In summary, based on the simulation results from Tables 1-4, it is clear that for mean response and coefficient estimation, PS2 and PSE have the smaller bias and larger standard deviation than FS. The MSE for the mean response estimation based on PS2 and PSE methods is much smaller than FS. For regression coefficients, the MSE based on PS2 and PSE was larger than FS, based on the simulations. However, we expect the MSE for PS2 would be smaller than FS when the survey sample is large enough.

CITATION LIST

Non Patent Literature

Archer, T. M. (2008). Response rates to expect from Web-based surveys and what to do about it. Journal of Extension [Online], 46(3) Article 3RIB3. Available at: http://www.joe.org/joe/2008june/rb3.php
Cook J. R. and Stefanski L. A. (1994). Simulation-Extrapolation Estimation in Parametric Measurement Error Models. Journal of the American Statistical Association 89:1314-1328.
Monroe, M. C. and Adams, D. C. (2012). Increasing Response Rates to Web-Based Surveys. Journal of Extension [Online], 46(3) Article 6TOT7. Available at http://www.joe.org/joe/2012december/tt7.php
Yu-Yi Hsu (2013). Reducing parameter estimation bias for data with missing values using simulation extrapolation.
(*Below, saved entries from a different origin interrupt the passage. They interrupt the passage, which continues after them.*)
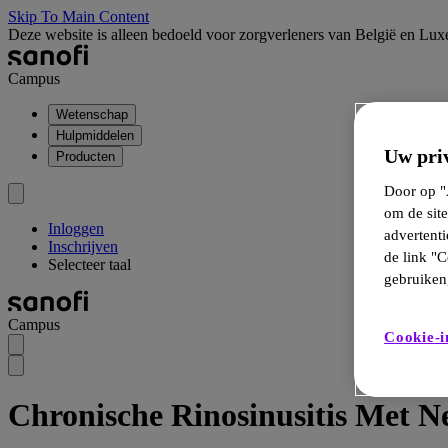
Skip To Main Content
Deze website is alleen bedoeld voor zorgverleners van België en Lu
Campus
Wetenschap
Hulpmiddelen
Uw priv
Producten
Door op "A
om de site
Inloggen
advertent
Inschrijven
de link "C
Selecteer taal
gebruiken,
Campus
Cookie-i
Chronische Rinosinusitis Met 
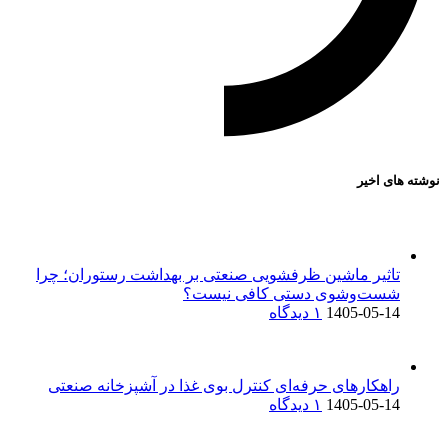
نوشته های اخیر
تاثیر ماشین ظرفشویی صنعتی بر بهداشت رستوران؛ چرا
شست‌وشوی دستی کافی نیست؟
1405-05-14
۱ دیدگاه
راهکارهای حرفه‌ای کنترل بوی غذا در آشپزخانه صنعتی
1405-05-14
۱ دیدگاه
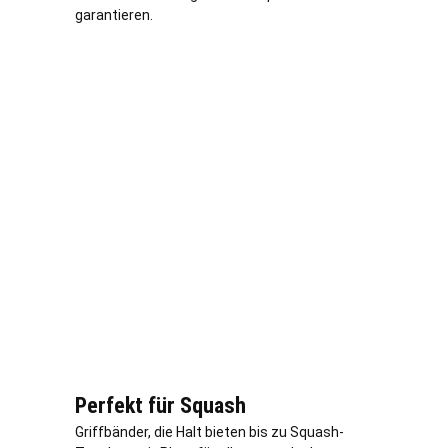
garantieren.
Perfekt für Squash
Griffbänder, die Halt bieten bis zu Squash-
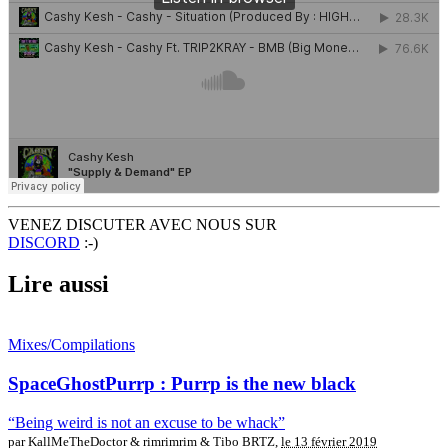
VENEZ DISCUTER AVEC NOUS SUR
DISCORD
:-)
Lire aussi
Mixes/Compilations
SpaceGhostPurrp : Purrp is the new black
“Being weird is not an excuse to be whack”
par KallMeTheDoctor & rimrimrim & Tibo BRTZ,
le 13 février 2019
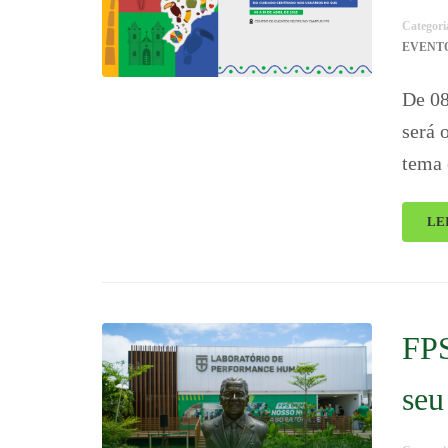
Categori
EVENT
De 08
será 
tema 
LE
FPS
seu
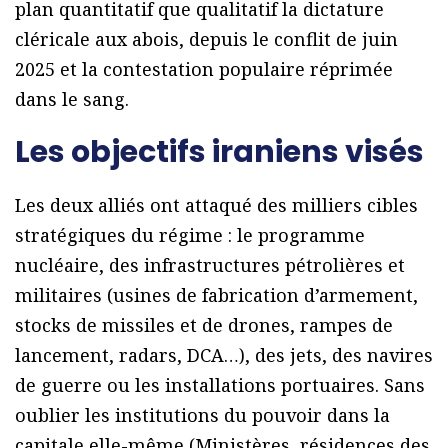
plan quantitatif que qualitatif la dictature
cléricale aux abois, depuis le conflit de juin
2025 et la contestation populaire réprimée
dans le sang.
Les objectifs iraniens visés
Les deux alliés ont attaqué des milliers cibles
stratégiques du régime : le programme
nucléaire, des infrastructures pétrolières et
militaires (usines de fabrication d’armement,
stocks de missiles et de drones, rampes de
lancement, radars, DCA…), des jets, des navires
de guerre ou les installations portuaires. Sans
oublier les institutions du pouvoir dans la
capitale elle-même (Ministères, résidences des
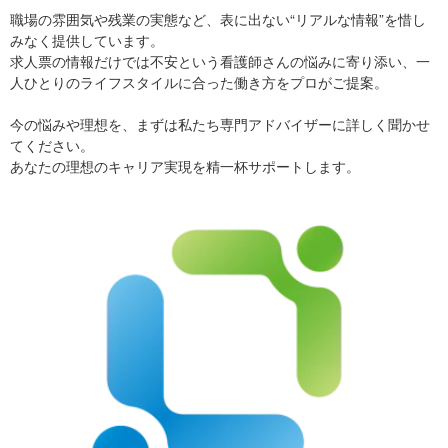
職場の雰囲気や残業の実態など、表に出ない“リアルな情報”を惜し
みなく提供しています。
求人票の情報だけでは不安という看護師さんの悩みに寄り添い、一
人ひとりのライフスタイルに合った働き方をプロがご提案。
今の悩みや理想を、まずは私たち専門アドバイザーに詳しく聞かせ
てください。
あなたの理想のキャリア実現を精一杯サポートします。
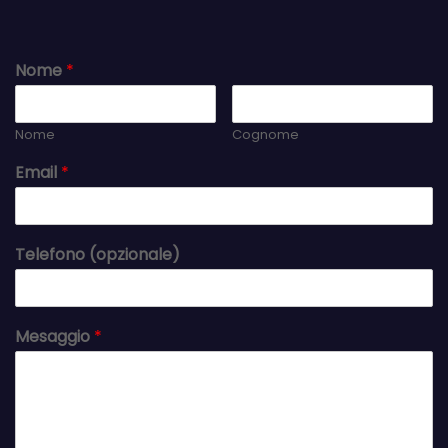
Nome
*
Nome
Cognome
Email
*
Telefono (opzionale)
Mesaggio
*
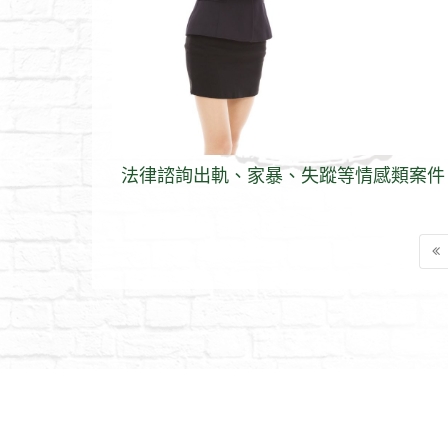
法律諮詢出軌、家暴、失蹤等情感類案件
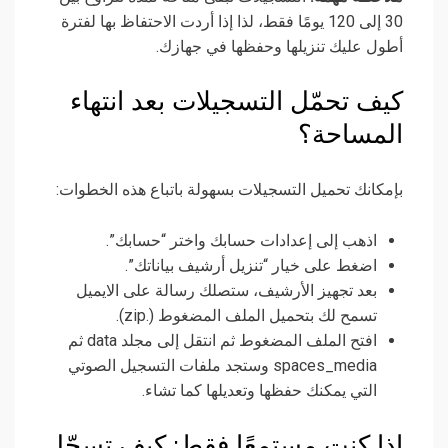
30 إلى 120 يومًا فقط، لذا إذا أردت الاحتفاظ بها لفترة
أطول عليك تنزيلها وحفظها في جهازك.
كيف تحمّل التسجيلات بعد انتهاء
المساحة؟
بإمكانك تحميل التسجيلات بسهولة باتباع هذه الخطوات:
اذهب إلى إعدادات حسابك واختر “حسابك”.
اضغط على خيار “تنزيل أرشيف بياناتك”.
بعد تجهيز الأرشيف، ستصلك رسالة على الايميل
تسمح لك بتحميل الملف المضغوط (.zip).
افتح الملف المضغوط ثم انتقل إلى مجلد data ثم
spaces_media وستجد ملفات التسجيل الصوتي
التي يمكنك حفظها وتعديلها كما تشاء.
إذا كنت مستمعًا فقط: كيف تسجّل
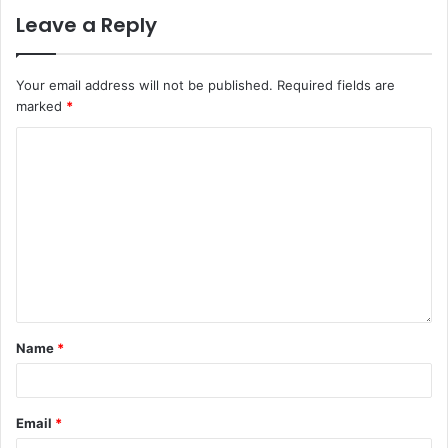
Leave a Reply
Your email address will not be published.
Required fields are
marked
*
Name
*
Email
*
PhD dissertation. http://lib.dr.iastate.edu/cgi/viewcontent.cgi?article=4448&context=etd

Claims

1. A subset of survey questions were selected and sent to different testers in a survey, which includes but not limited to paper survey, telephone survey, and internet or web-based survey.

2. The method for the estimation of regression coefficients with responses only for a subset of survey questions from each subject, including application of the extrapolation method.